Your Box Office Explained: Immortals Slays Jack and Jill

Photo: Jan Thijs/War of The Gods LLC

This Weekend’s Winners: Immortals ($32 million from 3,100 theaters) exceeded expectations, which means that — to the extent stars get any credit for anything anymore — Warner Bros. and its forthcoming Man of Steel, starring Henry Cavill, should benefit next year, too

This Weekend’s Loser: J. Edgar ($11.5 million from 1,900 theaters) is the very definition of meh.

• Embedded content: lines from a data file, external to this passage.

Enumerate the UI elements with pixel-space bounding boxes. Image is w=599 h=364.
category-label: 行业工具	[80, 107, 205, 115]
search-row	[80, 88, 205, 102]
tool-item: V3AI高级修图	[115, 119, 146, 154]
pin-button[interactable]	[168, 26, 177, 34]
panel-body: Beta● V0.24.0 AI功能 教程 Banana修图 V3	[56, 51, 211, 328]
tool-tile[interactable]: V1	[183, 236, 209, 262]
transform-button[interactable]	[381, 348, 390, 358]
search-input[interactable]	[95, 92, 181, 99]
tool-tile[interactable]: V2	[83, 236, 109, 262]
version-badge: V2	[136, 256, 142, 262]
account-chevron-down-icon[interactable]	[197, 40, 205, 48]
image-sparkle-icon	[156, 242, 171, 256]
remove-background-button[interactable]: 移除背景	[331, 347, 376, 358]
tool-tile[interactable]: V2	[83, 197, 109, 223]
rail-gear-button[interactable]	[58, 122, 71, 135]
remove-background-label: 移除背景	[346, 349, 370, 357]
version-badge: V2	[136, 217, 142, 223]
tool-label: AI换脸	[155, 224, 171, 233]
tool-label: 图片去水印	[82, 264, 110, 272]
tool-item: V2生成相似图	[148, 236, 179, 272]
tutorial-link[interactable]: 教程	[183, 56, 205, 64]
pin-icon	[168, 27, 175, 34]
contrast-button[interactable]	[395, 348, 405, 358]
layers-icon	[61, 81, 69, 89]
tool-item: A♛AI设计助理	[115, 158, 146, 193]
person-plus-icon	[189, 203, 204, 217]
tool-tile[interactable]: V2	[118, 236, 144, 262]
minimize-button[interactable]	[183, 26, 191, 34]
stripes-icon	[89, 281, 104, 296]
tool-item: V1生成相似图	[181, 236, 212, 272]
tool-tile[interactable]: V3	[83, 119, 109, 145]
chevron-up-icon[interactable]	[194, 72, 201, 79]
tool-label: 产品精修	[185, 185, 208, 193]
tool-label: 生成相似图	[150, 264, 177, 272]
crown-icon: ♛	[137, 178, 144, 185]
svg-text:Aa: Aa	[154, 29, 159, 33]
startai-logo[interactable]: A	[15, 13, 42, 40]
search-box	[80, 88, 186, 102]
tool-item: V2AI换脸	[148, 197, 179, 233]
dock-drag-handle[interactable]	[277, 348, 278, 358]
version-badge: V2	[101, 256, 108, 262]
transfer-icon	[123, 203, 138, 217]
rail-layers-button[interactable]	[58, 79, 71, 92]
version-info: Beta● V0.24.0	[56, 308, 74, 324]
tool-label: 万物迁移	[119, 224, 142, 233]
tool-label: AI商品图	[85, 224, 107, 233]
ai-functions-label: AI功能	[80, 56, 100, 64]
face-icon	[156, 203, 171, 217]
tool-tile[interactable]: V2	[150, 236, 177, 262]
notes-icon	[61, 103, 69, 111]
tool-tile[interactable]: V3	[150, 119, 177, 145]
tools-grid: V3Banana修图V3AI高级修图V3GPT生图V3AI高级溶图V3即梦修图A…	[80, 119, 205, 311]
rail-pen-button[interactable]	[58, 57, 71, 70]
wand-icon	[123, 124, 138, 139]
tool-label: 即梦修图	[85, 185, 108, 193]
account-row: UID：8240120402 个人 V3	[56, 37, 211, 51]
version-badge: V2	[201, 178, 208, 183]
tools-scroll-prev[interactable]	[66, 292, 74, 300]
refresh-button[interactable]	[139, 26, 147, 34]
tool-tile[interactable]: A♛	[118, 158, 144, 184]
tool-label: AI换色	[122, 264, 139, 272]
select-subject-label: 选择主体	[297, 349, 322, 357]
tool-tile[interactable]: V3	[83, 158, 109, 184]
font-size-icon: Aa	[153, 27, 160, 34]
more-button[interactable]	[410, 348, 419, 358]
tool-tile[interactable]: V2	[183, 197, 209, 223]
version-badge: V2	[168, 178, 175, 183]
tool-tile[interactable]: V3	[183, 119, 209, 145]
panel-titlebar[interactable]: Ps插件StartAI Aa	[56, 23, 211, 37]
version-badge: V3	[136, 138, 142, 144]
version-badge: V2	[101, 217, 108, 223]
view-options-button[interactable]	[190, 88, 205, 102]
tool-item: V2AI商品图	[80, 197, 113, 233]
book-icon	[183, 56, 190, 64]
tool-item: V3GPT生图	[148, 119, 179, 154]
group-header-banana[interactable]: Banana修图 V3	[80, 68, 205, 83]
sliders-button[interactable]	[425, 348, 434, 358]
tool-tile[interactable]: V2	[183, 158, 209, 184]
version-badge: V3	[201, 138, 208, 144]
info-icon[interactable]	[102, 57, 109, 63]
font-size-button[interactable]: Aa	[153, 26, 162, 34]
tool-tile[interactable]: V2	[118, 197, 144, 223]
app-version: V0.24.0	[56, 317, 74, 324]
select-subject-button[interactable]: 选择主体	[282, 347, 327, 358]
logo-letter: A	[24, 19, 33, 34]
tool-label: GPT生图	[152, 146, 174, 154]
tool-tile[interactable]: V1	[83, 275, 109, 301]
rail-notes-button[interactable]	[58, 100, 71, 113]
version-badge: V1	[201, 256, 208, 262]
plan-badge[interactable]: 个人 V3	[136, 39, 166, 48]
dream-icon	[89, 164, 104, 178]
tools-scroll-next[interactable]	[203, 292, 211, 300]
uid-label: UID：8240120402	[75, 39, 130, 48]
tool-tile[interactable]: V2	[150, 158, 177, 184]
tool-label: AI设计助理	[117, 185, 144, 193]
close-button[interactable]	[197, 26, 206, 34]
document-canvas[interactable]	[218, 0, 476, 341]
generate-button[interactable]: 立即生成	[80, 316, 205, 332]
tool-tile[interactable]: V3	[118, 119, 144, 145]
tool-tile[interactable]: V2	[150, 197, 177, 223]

How It All Went Down: There was nothing obvious about the success of Immortals. It was a male-skewing, R-rated film, which narrows its ability to perform both with the fairer sex and the young ‘uns, and represented Relativity Media’s biggest bet yet. (The studio says the film cost $75 million, but insiders believe it’s more.) It opened at well less than half of what Warner Bros.’ 300 grossed in its first weekend, but then Relativity is neither the world’s largest studio nor did it begin selling the film a full year and a half in advance of its opening, as Warner did with Zack Snyder’s green-screen epic.

What Relativity did do was pray fervently to Hamblor, “the god of hamburgers,” to help them target middle America’s dudes right where they eat with a huge Carl’s Jr. promotion. This red-meat marketing seemed to pay off, with the film’s first weekend audience overwhelmingly male (60 percent), young (75 percent under 35), and urban, with more than one-in-three Hispanic.

Speaking of consuming red meat, it must also be said that the thing Immortals also had going for it was an unusually low amount of cannibalism at the box office this weekend: Jack and Jill might have been just about the lowest opening Sandler comedy of his career ($26 million, since we’re not counting the highfalutin pictures like Punch Drunk Love and Funny People), but with a PG rating, Sony had families and the youth market all to itself: More than half the Jack and Jill audience (53 percent) was families.

Finally, rounding things out, there was J. Edgar, which had the grown-ups and serious moviegoers to itself, and seemed poised to open more strongly than it did. In fact, late week NRG tracking found that J. Edgar had higher awareness (71 percent versus Immortals’ 69 percent) and the same amount (45 percent apiece) of overall definite interest, but those numbers didn’t end up amounting to much.